O setor cultural de Governador Valadares, que contribui de forma acentuada na movimentação da economia local, tem sido um dos mais prejudicados desde o início da pandemia da Covid-19.

A suspensão de apresentações culturais em teatros e praças, e em especial em bares e restaurantes da cidade, impactou a rotina de inúmeros profissionais que  tiveram suas fontes de renda duramente comprometidas.

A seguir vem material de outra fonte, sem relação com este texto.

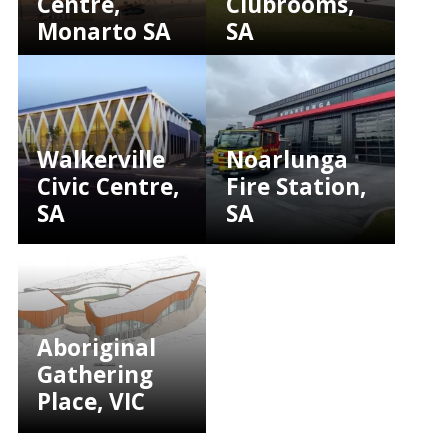
Centre,
Clubrooms,
Monarto SA
SA
Walkerville
Noarlunga
Civic Centre,
Fire Station,
SA
SA
Aboriginal
Gathering
Place, VIC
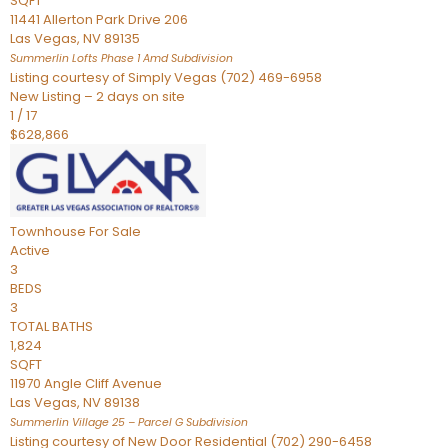
SQFT
11441 Allerton Park Drive 206
Las Vegas
,
NV
89135
Summerlin Lofts Phase 1 Amd
Subdivision
Listing courtesy of Simply Vegas (702) 469-6958
New Listing – 2 days on site
1
/
17
$628,866
Townhouse
For Sale
Active
3
BEDS
3
TOTAL BATHS
1,824
SQFT
11970 Angle Cliff Avenue
Las Vegas
,
NV
89138
Summerlin Village 25 – Parcel G
Subdivision
Listing courtesy of New Door Residential (702) 290-6458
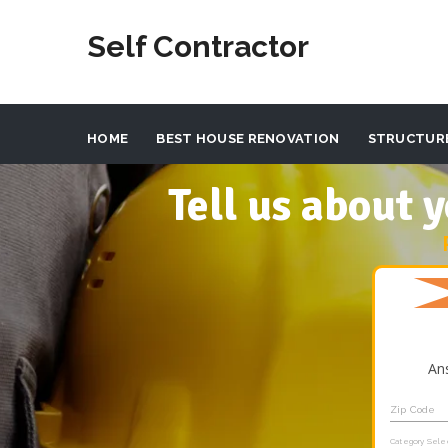
Self Contractor
HOME
BEST HOUSE RENOVATION
STRUCTUR
Tell us about
An
Zip Code
Category Sele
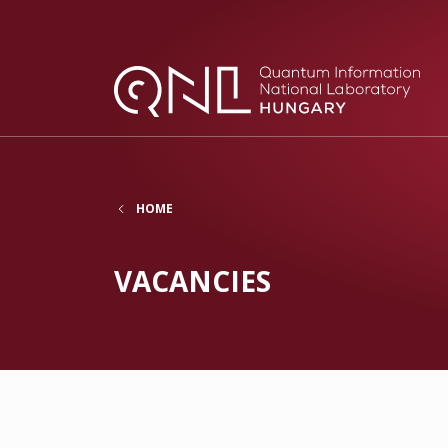
HOME
VACANCIES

A luz no fim do túnel seria os recursos da Lei Aldir Blanc (LAB), cujos repasses deveriam ser transferidos à cultura para auxiliar a classe artística durante a vigência das medidas de isolamento, que acabam por reduzir os postos de trabalho.

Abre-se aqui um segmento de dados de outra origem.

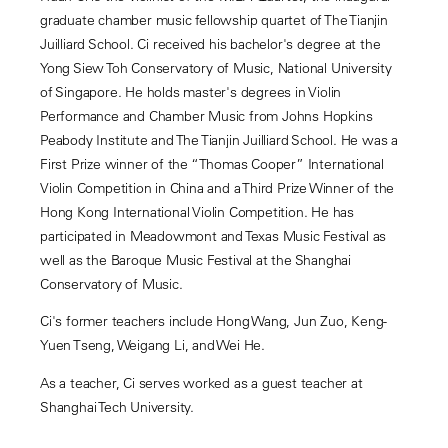
graduate chamber music fellowship quartet of The Tianjin
Juilliard School. Ci received his bachelor's degree at the
Yong Siew Toh Conservatory of Music, National University
of Singapore. He holds master's degrees in Violin
Performance and Chamber Music from Johns Hopkins
Peabody Institute and The Tianjin Juilliard School. He was a
First Prize winner of the “Thomas Cooper” International
Violin Competition in China and a Third Prize Winner of the
Hong Kong International Violin Competition. He has
participated in Meadowmont and Texas Music Festival as
well as the Baroque Music Festival at the Shanghai
Conservatory of Music.
Ci's former teachers include Hong Wang, Jun Zuo, Keng-
Yuen Tseng, Weigang Li, and Wei He.
As a teacher, Ci serves worked as a guest teacher at
Shanghai Tech University.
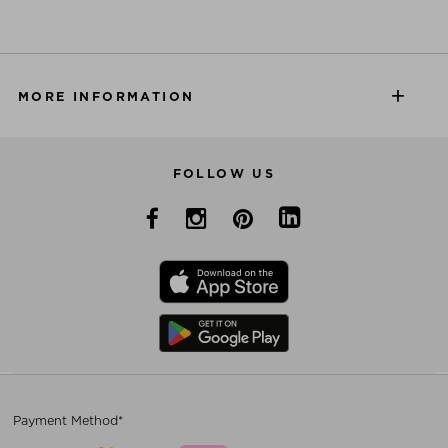
MORE INFORMATION
FOLLOW US
Payment Method*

Em setembro do ano passado, o município recebeu R$ 1.837.548,74. Porém, a Secretaria Municipal de Cultura, Esporte, Lazer e Turismo (SMCELT) destinou apenas R$ 432 mil a somente 74 artistas ou grupos culturais.

Isso representa menos de 2% dos quase 4 mil artistas e produtores culturais de Valadares. E o mais grave: o restante da verba, de R$ 1.405,548.74, não foi empenhado dentro do exercício 2020 e pode ter que ser devolvido pela prefeitura.

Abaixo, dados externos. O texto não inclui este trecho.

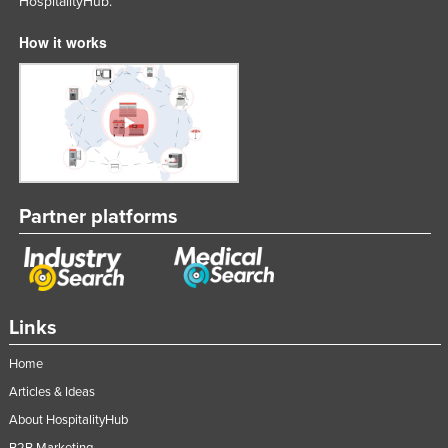
HospitalityHub.
United Arab Emirates
How it works
United Kingdom
United States
Uruguay
Uzbekistan
Vanuatu
Venezuela
Partner platforms
Vietnam
Yemen
Zambia
Links
Zimbabwe
Home
Articles & Ideas
About HospitalityHub
B2B Marketing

Para impedir que a verba seja perdida, o Comitê Local de Fiscalização da Lei Aldir Blanc, instituído durante a Conferência Popular de Cultura, em setembro do ano passado, formalizou uma denúncia na 13ª Promotoria de Justiça para que seja apurada suposta omissão do governo André Merlo (PSDB).

O Comitê também solicitou a intervenção do MP no acompanhamento e utilização dos recursos repassados pelo Governo federal, já que o novo Conselho Municipal de Cultura, que deveria cumprir esse papel, ainda não foi eleito.

Esclarecimentos

A Promotoria de Defesa do Patrimônio Público instaurou, em janeiro, a NF nº MPMG-0105.21.000109-2, e estabeleceu prazo de 20 dias para a prefeitura de Valadares prestar informações. O prazo venceu, sem que o município desse qualquer resposta.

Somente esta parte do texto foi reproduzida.